Xi e Putin declararam memoravelmente sua parceria “sem limites” semanas antes de tanques russos passarem pelas fronteiras soberanas da Ucrânia – uma promessa feita com base em sua oposição compartilhada à OTAN e uma visão de que o Ocidente liderado pelos EUA está declinando enquanto eles estão em ascensão.
O líder chinês também vê o russo como uma fonte potencial de apoio econômico e diplomático se Pequim algum dia invadir Taiwan, apontam especialistas.
A ambição chinesa de assumir o controle da democracia autônoma pode ser outra razão fundamental para a cautelao com qualquer movimento que pudesse prejudicar esse relacionamento.
Xi como pacificador?
Trabalhar com o republicano para pressionar Putin a uma mesa de negociação — independentemente dos termos de um acordo — também marcaria uma mudança radical na abordagem de Pequim ao conflito até agora.
Xi e seus oficiais usaram a guerra como uma plataforma para promover uma visão de um mundo liderado pela China, onde o sistema de alianças americano foi desmantelado ou enfraquecido.
“Os chineses se concentram em construir uma coalizão de nações não ocidentais, incluindo países em desenvolvimento influentes como o Brasil, para alavancar o conflito na Ucrânia em direção à reformulação da arquitetura de segurança global e ao avanço de uma visão alternativa da ordem mundial”, ressaltou Tong Zhao, um membro sênior do Carnegie Endowment for International Peace nos EUA.

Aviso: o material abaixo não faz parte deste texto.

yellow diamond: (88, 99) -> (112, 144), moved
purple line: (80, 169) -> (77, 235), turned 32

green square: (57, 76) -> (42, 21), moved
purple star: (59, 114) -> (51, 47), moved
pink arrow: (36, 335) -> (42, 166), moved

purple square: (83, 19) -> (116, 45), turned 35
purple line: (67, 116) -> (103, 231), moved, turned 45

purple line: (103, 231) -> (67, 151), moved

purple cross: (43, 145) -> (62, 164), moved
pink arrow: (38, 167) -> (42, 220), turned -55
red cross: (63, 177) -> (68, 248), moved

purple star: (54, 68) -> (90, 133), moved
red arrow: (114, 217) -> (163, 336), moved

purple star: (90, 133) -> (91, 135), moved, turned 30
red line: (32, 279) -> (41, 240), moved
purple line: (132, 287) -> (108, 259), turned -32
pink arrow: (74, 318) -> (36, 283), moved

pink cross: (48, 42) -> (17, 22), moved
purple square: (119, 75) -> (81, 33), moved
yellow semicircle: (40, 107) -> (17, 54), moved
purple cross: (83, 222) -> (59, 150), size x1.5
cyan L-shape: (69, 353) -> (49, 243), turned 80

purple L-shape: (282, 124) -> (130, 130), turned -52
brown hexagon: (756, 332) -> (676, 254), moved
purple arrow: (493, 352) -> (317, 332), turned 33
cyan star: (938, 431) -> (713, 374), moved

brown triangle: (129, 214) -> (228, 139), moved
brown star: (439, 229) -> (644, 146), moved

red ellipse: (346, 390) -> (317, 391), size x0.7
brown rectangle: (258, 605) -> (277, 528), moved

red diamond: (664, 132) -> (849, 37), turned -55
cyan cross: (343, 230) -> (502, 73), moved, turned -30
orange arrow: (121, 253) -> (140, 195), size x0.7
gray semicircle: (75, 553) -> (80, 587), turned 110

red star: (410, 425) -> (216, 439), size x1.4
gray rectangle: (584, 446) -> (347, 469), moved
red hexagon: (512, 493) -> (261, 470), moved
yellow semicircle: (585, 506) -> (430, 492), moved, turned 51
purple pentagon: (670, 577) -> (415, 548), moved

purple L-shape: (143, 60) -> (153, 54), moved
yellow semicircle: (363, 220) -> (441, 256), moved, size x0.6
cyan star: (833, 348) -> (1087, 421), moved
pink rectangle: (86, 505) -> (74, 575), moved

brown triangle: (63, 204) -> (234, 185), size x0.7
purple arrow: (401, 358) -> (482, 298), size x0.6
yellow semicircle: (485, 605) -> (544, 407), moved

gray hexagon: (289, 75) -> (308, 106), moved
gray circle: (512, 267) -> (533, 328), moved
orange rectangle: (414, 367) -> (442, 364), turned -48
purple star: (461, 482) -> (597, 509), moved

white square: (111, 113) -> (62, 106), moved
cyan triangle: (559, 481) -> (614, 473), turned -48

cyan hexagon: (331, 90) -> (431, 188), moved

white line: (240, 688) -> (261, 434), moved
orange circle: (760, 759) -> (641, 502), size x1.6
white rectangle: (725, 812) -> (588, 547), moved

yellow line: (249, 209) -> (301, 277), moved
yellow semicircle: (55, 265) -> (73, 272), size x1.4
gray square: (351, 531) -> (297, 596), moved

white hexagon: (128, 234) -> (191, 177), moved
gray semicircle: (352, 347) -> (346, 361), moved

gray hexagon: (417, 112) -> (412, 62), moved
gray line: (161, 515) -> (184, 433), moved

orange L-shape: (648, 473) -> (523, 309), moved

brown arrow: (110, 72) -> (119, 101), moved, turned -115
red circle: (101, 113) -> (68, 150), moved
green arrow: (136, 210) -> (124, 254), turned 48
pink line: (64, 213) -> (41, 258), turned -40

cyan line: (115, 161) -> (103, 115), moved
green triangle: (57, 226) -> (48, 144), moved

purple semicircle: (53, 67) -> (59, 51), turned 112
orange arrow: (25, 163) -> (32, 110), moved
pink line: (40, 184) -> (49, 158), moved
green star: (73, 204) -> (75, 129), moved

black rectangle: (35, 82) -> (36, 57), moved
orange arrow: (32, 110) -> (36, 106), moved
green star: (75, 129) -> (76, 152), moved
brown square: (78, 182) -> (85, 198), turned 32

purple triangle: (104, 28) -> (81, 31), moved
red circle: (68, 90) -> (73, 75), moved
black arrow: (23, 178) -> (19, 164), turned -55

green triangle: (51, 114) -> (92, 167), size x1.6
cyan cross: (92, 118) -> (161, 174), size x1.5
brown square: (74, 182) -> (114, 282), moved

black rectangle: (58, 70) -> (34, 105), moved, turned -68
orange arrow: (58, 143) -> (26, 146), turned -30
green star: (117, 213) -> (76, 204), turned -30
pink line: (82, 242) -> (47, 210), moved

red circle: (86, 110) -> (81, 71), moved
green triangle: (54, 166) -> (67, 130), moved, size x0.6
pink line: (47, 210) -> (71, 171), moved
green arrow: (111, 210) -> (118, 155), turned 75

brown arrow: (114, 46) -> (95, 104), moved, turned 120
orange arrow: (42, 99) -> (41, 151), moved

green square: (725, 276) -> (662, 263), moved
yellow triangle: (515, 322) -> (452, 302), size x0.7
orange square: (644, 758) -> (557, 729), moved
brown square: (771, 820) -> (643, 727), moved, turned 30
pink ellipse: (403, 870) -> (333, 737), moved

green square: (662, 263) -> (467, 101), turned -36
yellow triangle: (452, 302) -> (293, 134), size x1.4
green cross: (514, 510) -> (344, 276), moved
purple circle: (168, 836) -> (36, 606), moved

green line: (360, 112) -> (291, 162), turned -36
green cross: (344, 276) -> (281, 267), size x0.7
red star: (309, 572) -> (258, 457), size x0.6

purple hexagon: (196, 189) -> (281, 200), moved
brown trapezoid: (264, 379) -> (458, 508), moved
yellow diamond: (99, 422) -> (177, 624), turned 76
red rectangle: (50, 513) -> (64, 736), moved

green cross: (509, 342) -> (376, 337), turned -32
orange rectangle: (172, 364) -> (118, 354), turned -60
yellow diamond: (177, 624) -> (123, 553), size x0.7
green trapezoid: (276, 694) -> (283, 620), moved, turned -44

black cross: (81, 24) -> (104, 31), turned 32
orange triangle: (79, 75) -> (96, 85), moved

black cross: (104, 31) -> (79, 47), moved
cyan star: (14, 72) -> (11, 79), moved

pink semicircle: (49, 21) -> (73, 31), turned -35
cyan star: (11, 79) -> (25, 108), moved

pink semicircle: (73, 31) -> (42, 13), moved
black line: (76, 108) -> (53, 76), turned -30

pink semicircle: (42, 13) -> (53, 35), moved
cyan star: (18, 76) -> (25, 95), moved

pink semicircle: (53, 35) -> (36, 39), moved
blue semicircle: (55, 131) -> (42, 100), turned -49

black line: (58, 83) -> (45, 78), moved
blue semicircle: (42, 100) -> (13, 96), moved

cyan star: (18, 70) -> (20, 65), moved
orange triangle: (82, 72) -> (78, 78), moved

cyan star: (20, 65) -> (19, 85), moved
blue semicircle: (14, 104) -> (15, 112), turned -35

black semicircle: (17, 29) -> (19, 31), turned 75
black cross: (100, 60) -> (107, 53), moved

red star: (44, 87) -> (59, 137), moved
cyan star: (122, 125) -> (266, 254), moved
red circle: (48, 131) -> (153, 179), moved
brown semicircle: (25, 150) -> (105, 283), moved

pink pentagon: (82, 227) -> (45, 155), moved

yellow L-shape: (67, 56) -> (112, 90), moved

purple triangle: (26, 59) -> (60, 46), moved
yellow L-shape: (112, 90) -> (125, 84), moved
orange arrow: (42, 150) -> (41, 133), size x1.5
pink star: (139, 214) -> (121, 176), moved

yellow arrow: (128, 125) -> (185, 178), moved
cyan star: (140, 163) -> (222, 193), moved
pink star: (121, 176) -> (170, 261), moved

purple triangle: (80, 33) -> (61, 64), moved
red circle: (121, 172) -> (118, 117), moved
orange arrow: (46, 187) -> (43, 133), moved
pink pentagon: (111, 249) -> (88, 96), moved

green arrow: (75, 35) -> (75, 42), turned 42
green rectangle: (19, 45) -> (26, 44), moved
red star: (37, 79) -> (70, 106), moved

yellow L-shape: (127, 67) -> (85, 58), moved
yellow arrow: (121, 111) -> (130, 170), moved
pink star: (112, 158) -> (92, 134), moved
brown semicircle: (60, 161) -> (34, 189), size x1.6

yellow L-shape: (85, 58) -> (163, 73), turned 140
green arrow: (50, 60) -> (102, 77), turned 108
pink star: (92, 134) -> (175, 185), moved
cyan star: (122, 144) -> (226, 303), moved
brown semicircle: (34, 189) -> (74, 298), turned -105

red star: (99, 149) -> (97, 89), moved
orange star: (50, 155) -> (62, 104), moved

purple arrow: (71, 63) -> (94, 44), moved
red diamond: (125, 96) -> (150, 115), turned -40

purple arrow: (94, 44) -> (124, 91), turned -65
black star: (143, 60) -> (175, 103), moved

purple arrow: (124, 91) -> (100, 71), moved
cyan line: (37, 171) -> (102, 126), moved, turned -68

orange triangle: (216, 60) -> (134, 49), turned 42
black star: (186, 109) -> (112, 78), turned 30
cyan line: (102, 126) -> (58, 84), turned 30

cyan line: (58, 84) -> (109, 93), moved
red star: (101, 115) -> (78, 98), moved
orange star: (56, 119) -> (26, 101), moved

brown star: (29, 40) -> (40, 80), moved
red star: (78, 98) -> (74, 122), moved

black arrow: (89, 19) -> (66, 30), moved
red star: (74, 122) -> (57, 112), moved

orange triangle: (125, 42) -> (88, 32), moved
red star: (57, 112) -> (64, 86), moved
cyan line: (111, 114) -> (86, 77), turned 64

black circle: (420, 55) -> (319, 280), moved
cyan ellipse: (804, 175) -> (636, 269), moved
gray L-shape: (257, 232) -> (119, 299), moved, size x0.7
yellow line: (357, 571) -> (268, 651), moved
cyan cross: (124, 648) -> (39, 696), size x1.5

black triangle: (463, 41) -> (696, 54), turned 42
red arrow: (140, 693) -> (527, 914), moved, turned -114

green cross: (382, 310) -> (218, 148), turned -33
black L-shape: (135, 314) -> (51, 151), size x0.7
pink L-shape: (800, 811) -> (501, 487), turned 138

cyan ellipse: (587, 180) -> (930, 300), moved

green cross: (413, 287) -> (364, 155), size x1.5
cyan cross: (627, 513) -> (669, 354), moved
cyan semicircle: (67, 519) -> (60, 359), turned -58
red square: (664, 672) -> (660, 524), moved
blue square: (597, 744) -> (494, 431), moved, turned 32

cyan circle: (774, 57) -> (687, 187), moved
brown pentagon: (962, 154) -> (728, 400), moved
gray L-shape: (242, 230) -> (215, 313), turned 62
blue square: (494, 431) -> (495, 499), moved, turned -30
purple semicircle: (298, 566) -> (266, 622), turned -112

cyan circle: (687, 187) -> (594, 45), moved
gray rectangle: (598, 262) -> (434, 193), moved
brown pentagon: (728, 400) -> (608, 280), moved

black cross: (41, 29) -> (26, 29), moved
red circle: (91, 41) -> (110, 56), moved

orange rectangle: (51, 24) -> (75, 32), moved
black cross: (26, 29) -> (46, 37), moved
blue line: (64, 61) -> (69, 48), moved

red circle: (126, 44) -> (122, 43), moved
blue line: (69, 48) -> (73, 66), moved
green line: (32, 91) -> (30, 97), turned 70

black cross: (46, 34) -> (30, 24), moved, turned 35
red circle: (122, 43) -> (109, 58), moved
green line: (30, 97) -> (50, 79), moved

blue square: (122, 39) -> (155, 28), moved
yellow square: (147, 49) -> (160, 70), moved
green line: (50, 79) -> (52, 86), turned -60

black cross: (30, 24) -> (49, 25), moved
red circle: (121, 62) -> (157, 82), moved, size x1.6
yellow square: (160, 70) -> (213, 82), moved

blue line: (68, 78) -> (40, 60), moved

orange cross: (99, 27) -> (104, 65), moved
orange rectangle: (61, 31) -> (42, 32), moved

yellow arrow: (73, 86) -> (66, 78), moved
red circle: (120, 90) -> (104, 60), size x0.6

Pequim terá pouco incentivo para se envolver em cooperação substancial com Washington por enquanto, afirmou Zhao, observando que os funcionários, no entanto, esperariam para ver quais benefícios poderiam ser obtidos de qualquer potencial resolução mais ampla com Trump.
Dito isso, o atual presidente americano — um crítico da OTAN, que repetidamente expressou admiração pessoal por Putin e Xi — pode ser um parceiro de negociação mais atraente para ambos os homens fortes.
O republicano, antes de tomar posse, pediu um “cessar-fogo e negociações imediatas” – uma posição que condiz com a posição declarada de Pequim sobre a guerra criticada pelo Ocidente como útil à Rússia.
Ele também ecoou nas últimas semanas os pontos de discussão de Moscou e Pequim, simpatizando com a visão do Kremlin de que a Ucrânia não deveria fazer parte da OTAN e que a guerra continuou porque a América “começou a despejar equipamentos” na Ucrânia.
Os parlamentares e alguns membros da administração Trump continuam duros com os dois países.
Mas a postura do republicano levanta a questão de se há um acordo que Pequim, Moscou e Washington poderiam orquestrar que agradaria a todos os três — e o que isso poderia significar para a Ucrânia e o futuro do conflito.
“Você pode ver como cada um poderia tirar algo de (certos acordos de paz) — Putin pode salvar a face, Xi e Trump podem alegar ser pacificadores”, explicou Robert Ward, diretor de geoeconomia e estratégia do Instituto Internacional de Estudos Estratégicos na Grã-Bretanha.
Mas há um risco em qualquer resolução em que a Rússia fique na posse das partes da Ucrânia que agora ocupa, de que isso se torne “um conflito que não acabou, é apenas uma calmaria”, completou ele.